Of course, it is difficult, if not impossible, to speak of other countries with discernment; they are still so complex that even the citizens of this country cannot keep a good track of everything that is going on. America, for example, is now an incomprehensible mess; but with great hope for better times. But no matter which party is in government, they will all have to join in this effort or they will suffer. And the closer we get to the equator, the sooner the suffering will begin.

The political changes you write for India suggest that histrionic nationalism is a serious obstacle to climate action. But the book also offers the prospect for countries – China, Russia, the United States and others – to view climate action as crucial to the national interest or national survival.

All national directorates are dedicated to defending the interests of their nation first; the world as a whole comes after that, if ever. It is a great danger in our time.

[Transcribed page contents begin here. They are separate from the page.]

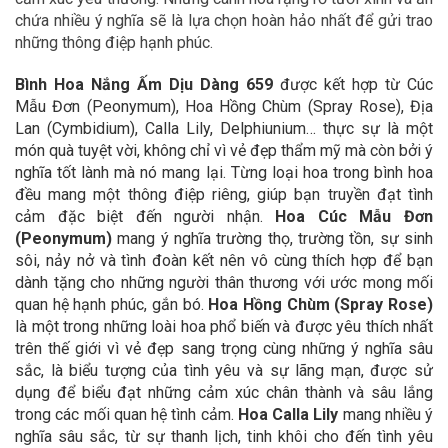
chứa nhiều ý nghĩa sẽ là lựa chọn hoàn hảo nhất để gửi trao
những thông điệp hạnh phúc.
Bình Hoa Nắng Ấm Dịu Dàng 659
được kết hợp từ Cúc
Mẫu Đơn (Peonymum), Hoa Hồng Chùm (Spray Rose), Địa
Lan (Cymbidium), Calla Lily, Delphiunium… thực sự là một
món quà tuyệt vời, không chỉ vì vẻ đẹp thẩm mỹ mà còn bởi ý
nghĩa tốt lành mà nó mang lại. Từng loại hoa trong bình hoa
đều mang một thông điệp riêng, giúp bạn truyền đạt tình
cảm đặc biệt đến người nhận.
Hoa
Cúc Mẫu Đơn
(Peonymum)
mang ý nghĩa trường thọ, trường tồn, sự sinh
sôi, nảy nở và tình đoàn kết nên vô cùng thích hợp để bạn
dành tặng cho những người thân thương với ước mong mối
quan hệ hạnh phúc, gắn bó.
Hoa Hồng Chùm (Spray Rose)
là một trong những loài hoa phổ biến và được yêu thích nhất
trên thế giới vì vẻ đẹp sang trọng cùng những ý nghĩa sâu
sắc, là biểu tượng của tình yêu và sự lãng mạn, được sử
dụng để biểu đạt những cảm xúc chân thành và sâu lắng
trong các mối quan hệ tình cảm.
Hoa Calla Lily
mang nhiều ý
nghĩa sâu sắc, từ sự thanh lịch, tinh khôi cho đến tình yêu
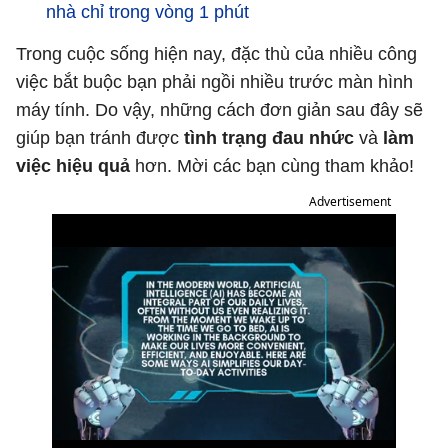
nhà chỉ trong vòng 1 phút
Trong cuộc sống hiện nay, đặc thù của nhiều công
việc bắt buộc bạn phải ngồi nhiều trước màn hình
máy tính. Do vậy, những cách đơn giản sau đây sẽ
giúp bạn tránh được
tình trạng đau nhức
và
làm
việc hiệu quả
hơn. Mời các bạn cùng tham khảo!
Advertisement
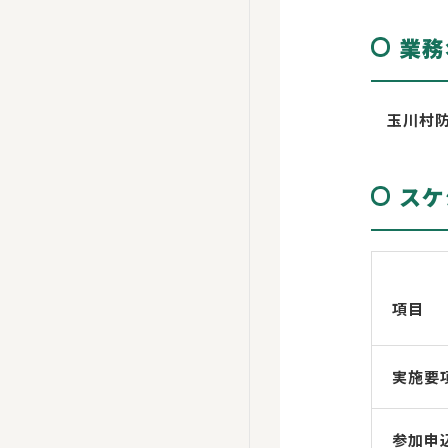
業務
玉川村防
スケ
項目
実施要
参加申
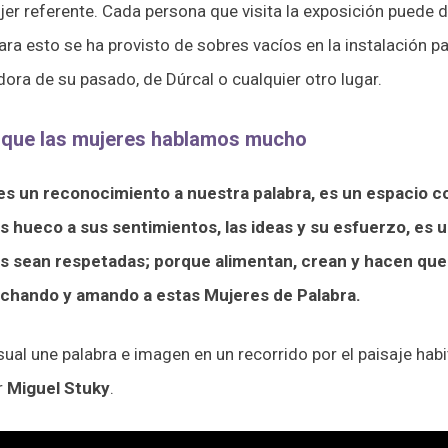
er referente. Cada persona que visita la exposición puede dej
ra esto se ha provisto de sobres vacíos en la instalación par
dora de su pasado, de Dúrcal o cualquier otro lugar.
 que las mujeres hablamos mucho
es un reconocimiento a nuestra palabra, es un espacio co
s hueco a sus sentimientos, las ideas y su esfuerzo, es 
s sean respetadas; porque alimentan, crean y hacen que 
uchando y amando a estas Mujeres de Palabra.
isual une palabra e imagen en un recorrido por el paisaje ha
r
Miguel Stuky
.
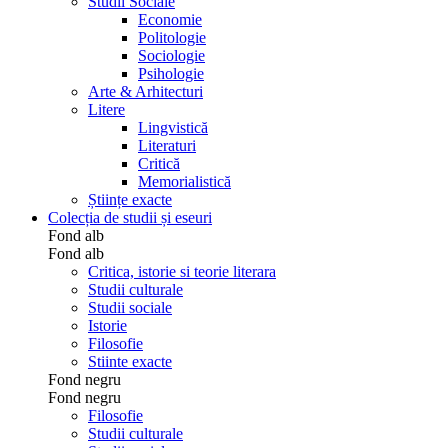
Studii Sociale
Economie
Politologie
Sociologie
Psihologie
Arte & Arhitecturi
Litere
Lingvistică
Literaturi
Critică
Memorialistică
Științe exacte
Colecția de studii și eseuri
Fond alb
Fond alb
Critica, istorie si teorie literara
Studii culturale
Studii sociale
Istorie
Filosofie
Stiinte exacte
Fond negru
Fond negru
Filosofie
Studii culturale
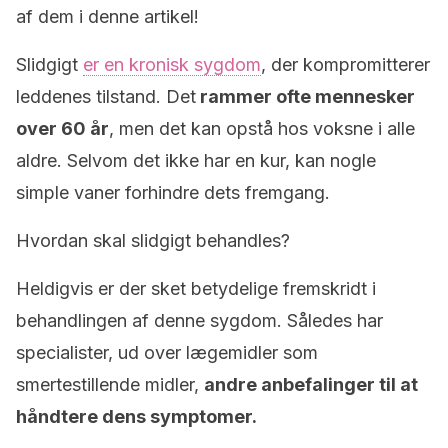
af dem i denne artikel!
Slidgigt
er en kronisk sygdom
, der kompromitterer
leddenes tilstand. Det
rammer ofte mennesker
over 60 år
, men det kan opstå hos voksne i alle
aldre. Selvom det ikke har en kur, kan nogle
simple vaner forhindre dets fremgang.
Hvordan skal slidgigt behandles?
Heldigvis er der sket betydelige fremskridt i
behandlingen af denne sygdom. Således har
specialister, ud over lægemidler som
smertestillende midler,
andre anbefalinger til at
håndtere dens symptomer.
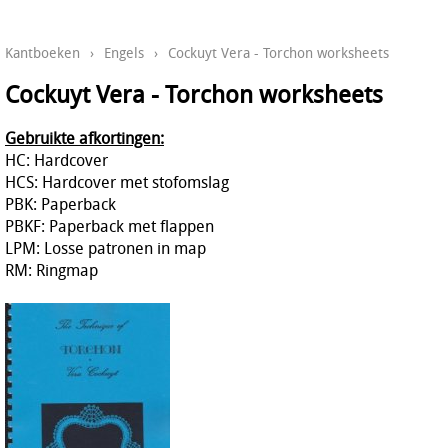
Kantboeken
›
Engels
›
Cockuyt Vera - Torchon worksheets
Cockuyt Vera - Torchon worksheets
Gebruikte afkortingen:
HC: Hardcover
HCS: Hardcover met stofomslag
PBK: Paperback
PBKF: Paperback met flappen
LPM: Losse patronen in map
RM: Ringmap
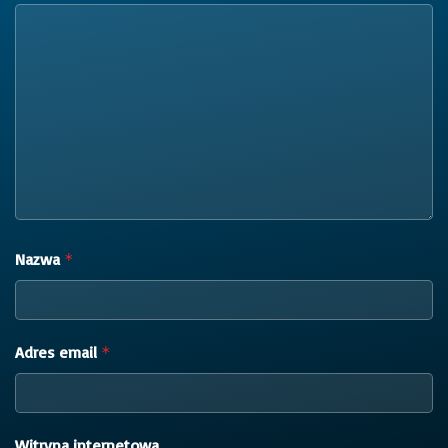
Nazwa
*
Adres email
*
Witryna internetowa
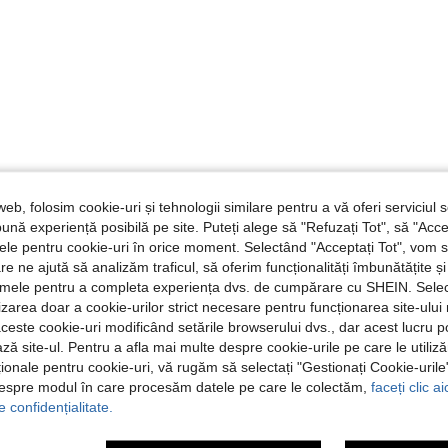
web, folosim cookie-uri și tehnologii similare pentru a vă oferi serviciul so
ună experiență posibilă pe site. Puteți alege să "Refuzați Tot", să "Acce
nțele pentru cookie-uri în orice moment. Selectând "Acceptați Tot", vom 
are ne ajută să analizăm traficul, să oferim funcționalități îmbunătățite 
lamele pentru a completa experiența dvs. de cumpărare cu SHEIN. Sele
ilizarea doar a cookie-urilor strict necesare pentru funcționarea site-ului
aceste cookie-uri modificând setările browserului dvs., dar acest lucru 
ză site-ul. Pentru a afla mai multe despre cookie-urile pe care le utiliz
ționale pentru cookie-uri, vă rugăm să selectați "Gestionați Cookie-uril
despre modul în care procesăm datele pe care le colectăm,
faceți clic a
e confidențialitate.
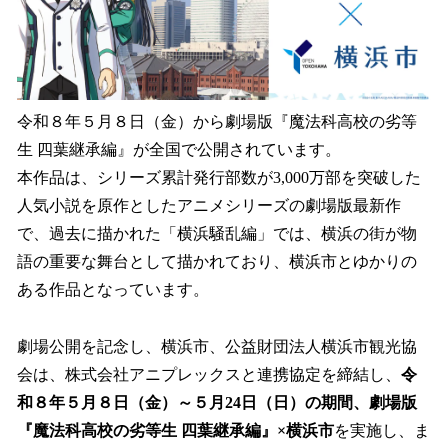
込
み
中
で
す
令和８年５月８日（金）から劇場版『魔法科高校の劣等
生 四葉継承編』が全国で公開されています。
本作品は、シリーズ累計発行部数が3,000万部を突破した
人気小説を原作としたアニメシリーズの劇場版最新作
で、過去に描かれた「横浜騒乱編」では、横浜の街が物
語の重要な舞台として描かれており、横浜市とゆかりの
ある作品となっています。
劇場公開を記念し、横浜市、公益財団法人横浜市観光協
会は、株式会社アニプレックスと連携協定を締結し、
令
和８年５月８日（金）～５月24日（日）の期間、劇場版
『魔法科高校の劣等生 四葉継承編』×横浜市
を実施し、ま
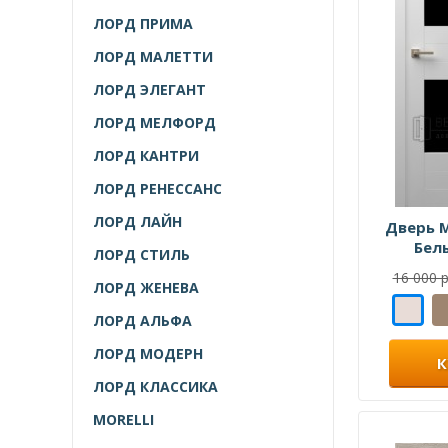
ЛОРД ПРИМА
ЛОРД МАЛЕТТИ
ЛОРД ЭЛЕГАНТ
ЛОРД МЕЛФОРД
ЛОРД КАНТРИ
ЛОРД РЕНЕССАНС
ЛОРД ЛАЙН
Дверь 
Бел
ЛОРД СТИЛЬ
16 000 р
ЛОРД ЖЕНЕВА
ЛОРД АЛЬФА
ЛОРД МОДЕРН
К
ЛОРД КЛАССИКА
MORELLI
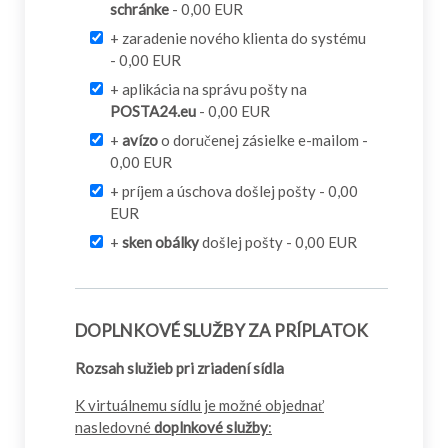
schránke
- 0,00 EUR
+ zaradenie nového klienta do systému
- 0,00 EUR
+ aplikácia na správu pošty na
POSTA24.eu
- 0,00 EUR
+
avízo
o doručenej zásielke e-mailom -
0,00 EUR
+ príjem a úschova došlej pošty - 0,00
EUR
+
sken obálky
došlej pošty - 0,00 EUR
DOPLNKOVÉ SLUŽBY ZA PRÍPLATOK
Rozsah služieb pri zriadení sídla
K virtuálnemu sídlu je možné objednať
nasledovné
doplnkové služby
:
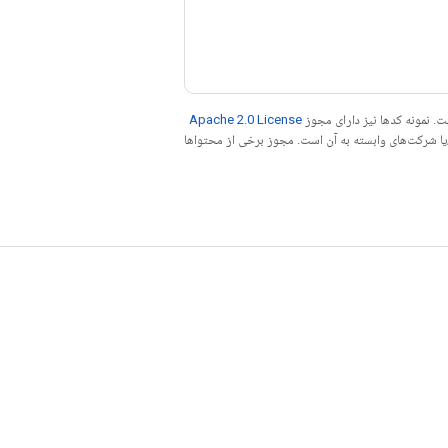
. نمونه کدها نیز دارای مجوز
Apache 2.0 License
ه کنید. جاوا علامت تجاری ثبت‌شده Oracle و/یا شرکت‌های وابسته به آن است. مجوز برخی از محتواها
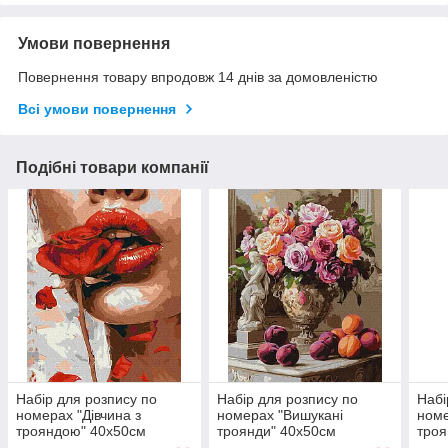
Умови повернення
Повернення товару впродовж 14 днів за домовленістю
Всі умови повернення
Подібні товари компанії
Набір для розпису по
Набір для розпису по
Набі
номерах "Дівчина з
номерах "Вишукані
номе
трояндою" 40х50см
троянди" 40х50см
троя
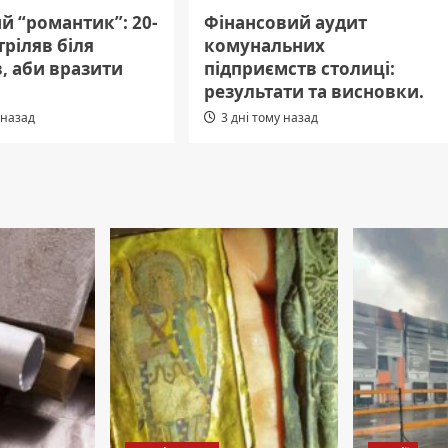
й “романтик”: 20-
Фінансовий аудит
тріляв біля
комунальних
, аби вразити
підприємств столиці:
результати та висновки.
 назад
3 дні тому назад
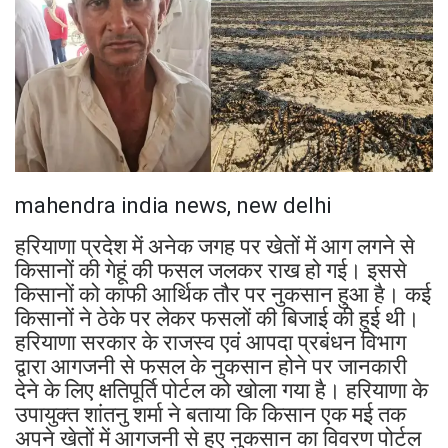
mahendra india news, new delhi
हरियाणा प्रदेश में अनेक जगह पर खेतों में आग लगने से
किसानों की गेहूं की फसल जलकर राख हो गई। इससे
किसानों को काफी आर्थिक तौर पर नुकसान हुआ है। कई
किसानों ने ठेके पर लेकर फसलों की बिजाई की हुई थी।
हरियाणा सरकार के राजस्व एवं आपदा प्रबंधन विभाग
द्वारा आगजनी से फसल के नुकसान होने पर जानकारी
देने के लिए क्षतिपूर्ति पोर्टल को खोला गया है। हरियाणा के
उपायुक्त शांतनु शर्मा ने बताया कि किसान एक मई तक
अपने खेतों में आगजनी से हुए नुकसान का विवरण पोर्टल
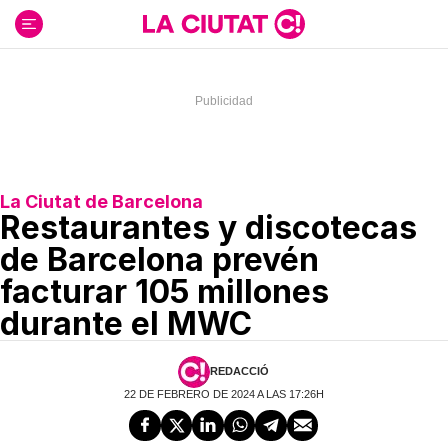
Ir
al
contenido
La Ciutat de Barcelona
Restaurantes y discotecas
de Barcelona prevén
facturar 105 millones
durante el MWC
REDACCIÓ
22 DE FEBRERO DE 2024 A LAS 17:26H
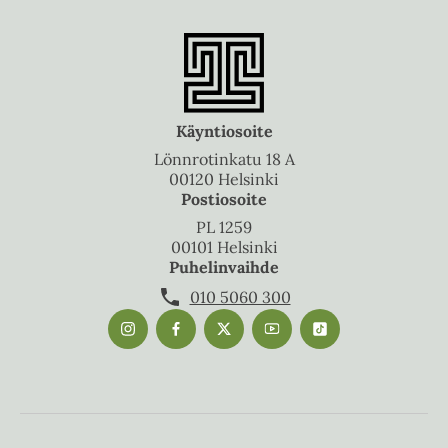
Käyntiosoite
Lönnrotinkatu 18 A
00120 Helsinki
Postiosoite
PL 1259
00101 Helsinki
Puhelinvaihde
010 5060 300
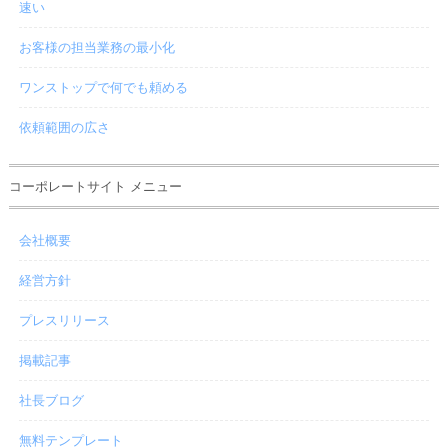
速い
お客様の担当業務の最小化
ワンストップで何でも頼める
依頼範囲の広さ
コーポレートサイト メニュー
会社概要
経営方針
プレスリリース
掲載記事
社長ブログ
無料テンプレート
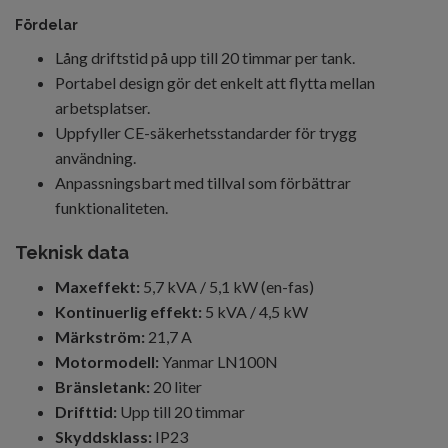
Fördelar
Lång driftstid på upp till 20 timmar per tank.
Portabel design gör det enkelt att flytta mellan
arbetsplatser.
Uppfyller CE-säkerhetsstandarder för trygg
användning.
Anpassningsbart med tillval som förbättrar
funktionaliteten.
Teknisk data
Maxeffekt:
5,7 kVA / 5,1 kW (en-fas)
Kontinuerlig effekt:
5 kVA / 4,5 kW
Märkström:
21,7 A
Motormodell:
Yanmar LN100N
Bränsletank:
20 liter
Drifttid:
Upp till 20 timmar
Skyddsklass:
IP23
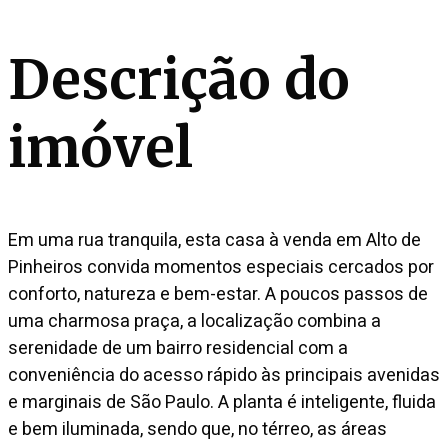
Descrição do
imóvel
Em uma rua tranquila, esta casa à venda em Alto de
Pinheiros convida momentos especiais cercados por
conforto, natureza e bem-estar. A poucos passos de
uma charmosa praça, a localização combina a
serenidade de um bairro residencial com a
conveniência do acesso rápido às principais avenidas
e marginais de São Paulo. A planta é inteligente, fluida
e bem iluminada, sendo que, no térreo, as áreas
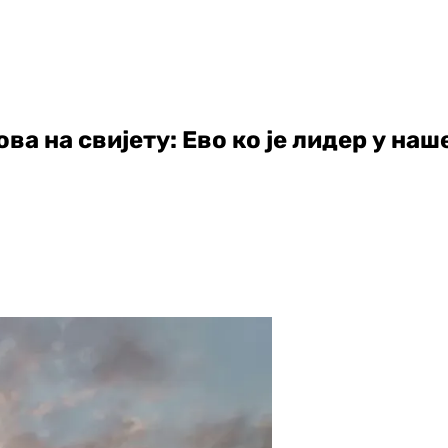
ва на свијету: Ево ко је лидер у на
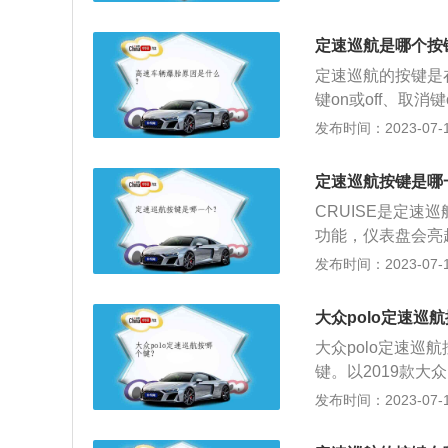
禁用：原则上定速
杂的路况不利于交
定速巡航是哪个按
或弯路禁用：盘山
定速巡航的按键是
加油提供更大的转
键on或off、取消
脑控制，往往给弯
键在一起，减速和
发布时间：2023-07-17
保持车速，使车辆
仪表指示灯；3、
定速巡航按键是哪
制动开关以及驻车
CRUISE是定速
功能，仪表盘会亮
上，按SET减号
发布时间：2023-07-17
以下是有关定速巡
速巡航行驶装置，
大众polo定速巡
度开关之后，不用
大众polo定速巡
2、采用定速巡航
键。以2019款大众
了疲劳，同时减少
mm，轴距为256
发布时间：2023-07-17
电控技术对汽车的
扭力梁式非独立悬架
驶速度稳定、提高
83kw，最大扭矩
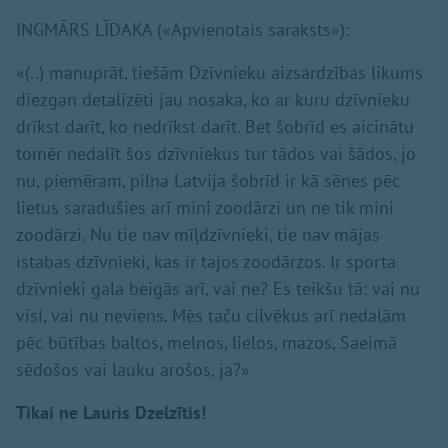
INGMĀRS LĪDAKA («Apvienotais saraksts»):
«(..) manuprāt, tiešām Dzīvnieku aizsardzības likums
diezgan detalizēti jau nosaka, ko ar kuru dzīvnieku
drīkst darīt, ko nedrīkst darīt. Bet šobrīd es aicinātu
tomēr nedalīt šos dzīvniekus tur tādos vai šādos, jo
nu, piemēram, pilna Latvija šobrīd ir kā sēnes pēc
lietus saradušies arī mini zoodārzi un ne tik mini
zoodārzi. Nu tie nav mīļdzīvnieki, tie nav mājas
istabas dzīvnieki, kas ir tajos zoodārzos. Ir sporta
dzīvnieki gala beigās arī, vai ne? Es teikšu tā: vai nu
visi, vai nu neviens. Mēs taču cilvēkus arī nedalām
pēc būtības baltos, melnos, lielos, mazos, Saeimā
sēdošos vai lauku arošos, ja?»
Tikai ne Lauris Dzelzītis!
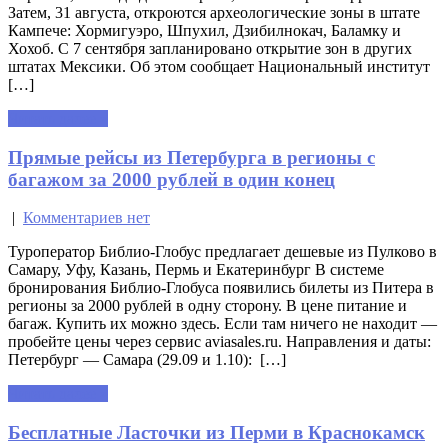
Затем, 31 августа, откроются археологические зоны в штате
Кампече: Хормигуэро, Шпухил, Дзибилнокач, Баламку и
Хохоб. С 7 сентября запланировано открытие зон в других
штатах Мексики. Об этом сообщает Национальный институт
[…]
Читать далее »
Прямые рейсы из Петербурга в регионы с
багажом за 2000 рублей в один конец
|
Комментариев нет
Туроператор Библио-Глобус предлагает дешевые из Пулково в
Самару, Уфу, Казань, Пермь и Екатеринбург В системе
бронирования Библио-Глобуса появились билеты из Питера в
регионы за 2000 рублей в одну сторону. В цене питание и
багаж. Купить их можно здесь. Если там ничего не находит —
пробейте цены через сервис aviasales.ru. Направления и даты:
Петербург — Самара (29.09 и 1.10): […]
Читать далее »
Бесплатные Ласточки из Перми в Краснокамск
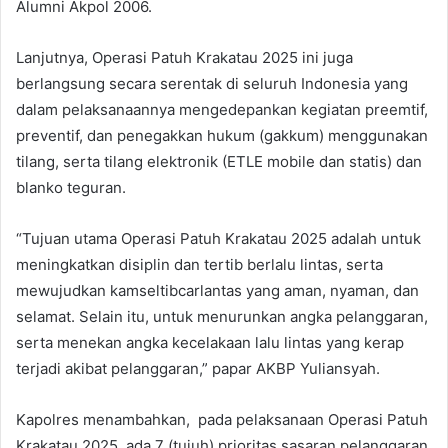
Alumni Akpol 2006.
Lanjutnya, Operasi Patuh Krakatau 2025 ini juga
berlangsung secara serentak di seluruh Indonesia yang
dalam pelaksanaannya mengedepankan kegiatan preemtif,
preventif, dan penegakkan hukum (gakkum) menggunakan
tilang, serta tilang elektronik (ETLE mobile dan statis) dan
blanko teguran.
“Tujuan utama Operasi Patuh Krakatau 2025 adalah untuk
meningkatkan disiplin dan tertib berlalu lintas, serta
mewujudkan kamseltibcarlantas yang aman, nyaman, dan
selamat. Selain itu, untuk menurunkan angka pelanggaran,
serta menekan angka kecelakaan lalu lintas yang kerap
terjadi akibat pelanggaran,” papar AKBP Yuliansyah.
Kapolres menambahkan, pada pelaksanaan Operasi Patuh
Krakatau 2025, ada 7 (tujuh) prioritas sasaran pelanggaran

What I think is that national leaders understand that the sooner their country’s policies and industries are green, the more they will have a relative advantage in the new technological world to come, if anyone is to survive.

In other words, dragging his heels and burning all possible fossil fuels, while other countries take a leap forward in developing green technologies, is a recipe for national failure. The boldest countries will be the most successful later in the 21st century. We cannot stress it enough: the first to go green will do his best afterwards.

I’m curious how you did the research to visualize India’s redemptive future.

It was mostly reading, which I do for many hours every day. In addition, help from acquaintances in the world of technology, who read the manuscript in the early versions. My reading of Indian history dates back to when I was writing The Years of Rice and Salt, an alternative history with a strong Indian component; this reading took place from 1998 to 2001. This reading led me to The Wonder That Was India, by AL Basham, and Autobiography of an Unknown Indian by Nirad Chaudhuri, and New History of India by Stanley Wolpert, among other books that I have kept from that time.

Over the years I have also read a lot about Kerala, Sikkim and Ladakh. I know these might not be the main line of Indian society today, but they illustrate the great variety that India displays politically and socially.

Have you been informed by any particular living characters? Vandana Shiva, for example, receives a cry.

I met Vandana Shiva at a conference in California in 1991, and she was very impressive. I still think she’s very important to farming practices and equality in general, but I don’t agree with her harsh views against genetically modified organisms – we’ve been modifying genes for as long as we’re humans, the methods do not. question; and we need it for the future; and that’s for sure. To complain about the implication of science in genetics is to confuse the good of science with the evil of capitalism. Coming back to the positive, she has been a huge force for good for most of her career.

Finally, I want to say a word for Indian science fiction, with the idea that every culture needs a vision of its future to be complete. The stronger Indian science fiction, the better its vision for the future.